Push
The push
camera platform allows you to integrate images sent over HTTP POST to Home Assistant as a camera. External applications/daemons/scripts are therefore able to “stream” images through Home Assistant.
Optionally the Push Camera can buffer a given number of images, creating an animation of the detected motion after the event has been recorded.
Images are cleared on new events, and events are separated by a soft (configurable) timeout.
Integration with motionEye
The push
camera can as an example be used with motionEye a web frontend for the motion daemon. motionEye is usually configured to save/record files only when motion is detected. It provides a hook to run a command whenever an image is saved, which can be used together with cURL to send the motion detected images to the push
camera, as shown in this example:
In motionEye, under File Storage -> Run A Command type in:
curl -X POST -F "image=@%f" http://my.hass.server.com:8123/api/webhook/my_custom_webhook_id
# inserting a backslash in the middle of "webhook" stops Motion to move the command to a webhook
Optionally configure motionEye to save only motion triggered images by going into Still Images -> Capture Mode and setting Motion Triggered. Tune your preferences under Motion Detection.

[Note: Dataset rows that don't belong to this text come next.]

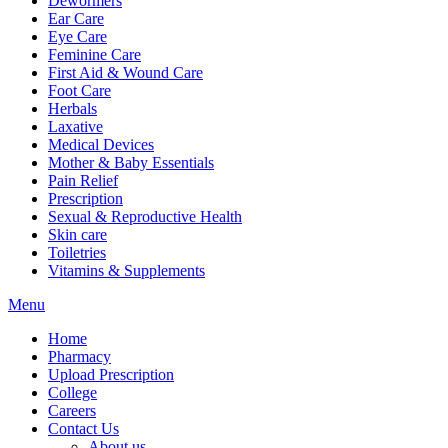
Dewormers
Ear Care
Eye Care
Feminine Care
First Aid & Wound Care
Foot Care
Herbals
Laxative
Medical Devices
Mother & Baby Essentials
Pain Relief
Prescription
Sexual & Reproductive Health
Skin care
Toiletries
Vitamins & Supplements
Menu
Home
Pharmacy
Upload Prescription
College
Careers
Contact Us
About us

In this setup, you can configure the push camera to continuously replay the last motion triggered event using a configuration such as:
camera:
- platform: push
name: MotionEye Outdoor
buffer: 3
timeout: 5
webhook_id: my_custom_webhook_id
Configuration
To enable this camera in your installation, add the following to your configuration.yaml
file:
# Example configuration.yaml entry
camera:
- platform: push
name: My Push Camera
webhook_id: my_custom_webhook_id
Configuration Variables
Number of images to buffer per event. Be conservative, large buffers will starve your system memory.
Amount of time after which the event is considered to have finished.
User provided string acting as camera identifier and access control, should be a large string (more then 8 chars).